[TOC]
- Title: Improved Baselines With Visual Instruction Tuning
- Author: Haotian Liu et. al.
- Publish Year: Oct 5 2023
- Review Date: Sun, Oct 8, 2023
- url: https://arxiv.org/pdf/2310.03744.pdf
Summary of paper
Motivation
- we show that the fully-connected vision-language cross-modal connector in LLaVA is surprisingly powerful and data-efficient.
Contribution
- with simple modifications to LLaVA, namely, using CLIP-ViT with an MLP projection and adding academic-task-oriented VQA data with simple response formatting prompts, they establish stronger baseline.
Some key terms
Improvement one: MLP cross modal connector
Improvement two: Incorporating academic task related data such as VQA
- the two improvements lead to better multimodal understanding capabilities
Background
instruction-following LMM
- training an instruction-following LMM usually follows a two-stage protocol.

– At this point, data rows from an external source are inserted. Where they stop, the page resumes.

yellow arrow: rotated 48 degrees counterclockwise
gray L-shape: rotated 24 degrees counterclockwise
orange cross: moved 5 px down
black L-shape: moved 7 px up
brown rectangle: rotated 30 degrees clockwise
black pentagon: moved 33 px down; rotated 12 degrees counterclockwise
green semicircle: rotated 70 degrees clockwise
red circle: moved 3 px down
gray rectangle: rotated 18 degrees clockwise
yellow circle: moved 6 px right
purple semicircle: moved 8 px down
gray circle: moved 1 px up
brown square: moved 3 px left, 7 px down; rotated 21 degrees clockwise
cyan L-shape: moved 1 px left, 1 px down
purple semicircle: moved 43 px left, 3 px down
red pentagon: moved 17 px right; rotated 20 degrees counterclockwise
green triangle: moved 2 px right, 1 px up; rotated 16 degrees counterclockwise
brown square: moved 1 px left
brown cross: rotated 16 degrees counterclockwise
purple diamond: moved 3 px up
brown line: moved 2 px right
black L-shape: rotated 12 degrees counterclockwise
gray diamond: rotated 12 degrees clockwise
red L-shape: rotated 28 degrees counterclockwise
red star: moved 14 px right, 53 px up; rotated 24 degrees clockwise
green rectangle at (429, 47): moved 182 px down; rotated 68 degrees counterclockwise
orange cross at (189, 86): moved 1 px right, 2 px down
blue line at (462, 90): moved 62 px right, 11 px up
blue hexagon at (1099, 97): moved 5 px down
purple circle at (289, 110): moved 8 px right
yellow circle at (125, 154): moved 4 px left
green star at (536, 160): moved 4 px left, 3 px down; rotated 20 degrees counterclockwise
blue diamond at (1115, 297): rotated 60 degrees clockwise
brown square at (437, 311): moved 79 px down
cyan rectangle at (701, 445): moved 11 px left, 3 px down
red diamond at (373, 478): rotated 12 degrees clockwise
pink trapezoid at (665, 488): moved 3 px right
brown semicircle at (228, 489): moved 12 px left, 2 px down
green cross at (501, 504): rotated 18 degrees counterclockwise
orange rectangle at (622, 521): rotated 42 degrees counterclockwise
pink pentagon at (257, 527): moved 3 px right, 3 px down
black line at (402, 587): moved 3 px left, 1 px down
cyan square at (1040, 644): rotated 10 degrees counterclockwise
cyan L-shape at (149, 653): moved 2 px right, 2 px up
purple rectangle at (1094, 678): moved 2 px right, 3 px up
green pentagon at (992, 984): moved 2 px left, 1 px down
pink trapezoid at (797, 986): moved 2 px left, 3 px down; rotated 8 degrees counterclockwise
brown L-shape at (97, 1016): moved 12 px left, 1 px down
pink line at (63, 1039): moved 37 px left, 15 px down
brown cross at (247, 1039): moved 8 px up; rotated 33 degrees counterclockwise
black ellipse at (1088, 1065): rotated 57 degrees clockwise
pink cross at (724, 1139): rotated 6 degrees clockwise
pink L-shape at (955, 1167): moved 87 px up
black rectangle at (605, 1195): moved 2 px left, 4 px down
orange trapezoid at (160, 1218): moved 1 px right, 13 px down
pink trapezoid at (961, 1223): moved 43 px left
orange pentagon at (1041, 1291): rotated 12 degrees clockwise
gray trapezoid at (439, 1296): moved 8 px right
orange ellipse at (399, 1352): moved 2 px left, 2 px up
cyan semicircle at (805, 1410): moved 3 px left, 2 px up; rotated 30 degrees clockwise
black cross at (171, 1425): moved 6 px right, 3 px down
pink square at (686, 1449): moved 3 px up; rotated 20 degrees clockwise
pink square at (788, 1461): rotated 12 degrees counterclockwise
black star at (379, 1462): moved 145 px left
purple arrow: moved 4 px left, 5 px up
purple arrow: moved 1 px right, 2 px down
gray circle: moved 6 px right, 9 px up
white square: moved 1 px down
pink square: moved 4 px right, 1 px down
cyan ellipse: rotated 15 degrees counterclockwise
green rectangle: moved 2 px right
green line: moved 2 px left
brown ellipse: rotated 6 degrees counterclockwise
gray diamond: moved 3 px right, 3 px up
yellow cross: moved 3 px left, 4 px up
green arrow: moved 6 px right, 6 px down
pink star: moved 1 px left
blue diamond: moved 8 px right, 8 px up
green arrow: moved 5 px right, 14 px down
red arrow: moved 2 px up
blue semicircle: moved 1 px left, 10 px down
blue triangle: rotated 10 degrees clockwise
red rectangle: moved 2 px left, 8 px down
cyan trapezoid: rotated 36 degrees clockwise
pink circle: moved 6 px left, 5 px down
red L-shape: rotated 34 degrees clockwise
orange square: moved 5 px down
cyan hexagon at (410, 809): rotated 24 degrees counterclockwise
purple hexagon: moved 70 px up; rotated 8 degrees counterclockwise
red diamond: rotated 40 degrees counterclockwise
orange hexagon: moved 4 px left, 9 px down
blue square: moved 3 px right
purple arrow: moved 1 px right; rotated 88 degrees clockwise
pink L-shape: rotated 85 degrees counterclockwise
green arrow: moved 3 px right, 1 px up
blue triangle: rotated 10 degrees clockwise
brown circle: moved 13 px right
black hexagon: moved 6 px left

- first, the vision-language alignment pretraining stage leverage image-text pairs to align the visual features with the language model’s world embedding space (BLIP)
- second, the visual instruction tuning stage tunes the model on visual instructions, to enable the model to follow user’s diverse requests on instructions that involve the visual contents.
existing limitation
- LLaVA failed short on academic benchmarks that typically require short-form answers.
- this was attributed to the fact that LLaVA has not been pretrained on large-scale data.
- also we need a more proper prompt to regularize the output length
MLP Vision Language Connector
- by changing from a linear projection to an MLP, they found that improving the vision-language connector’s representation power with two layer MLP can improve LLaVA’s multimodal capabilities, compared with the original linear projection design.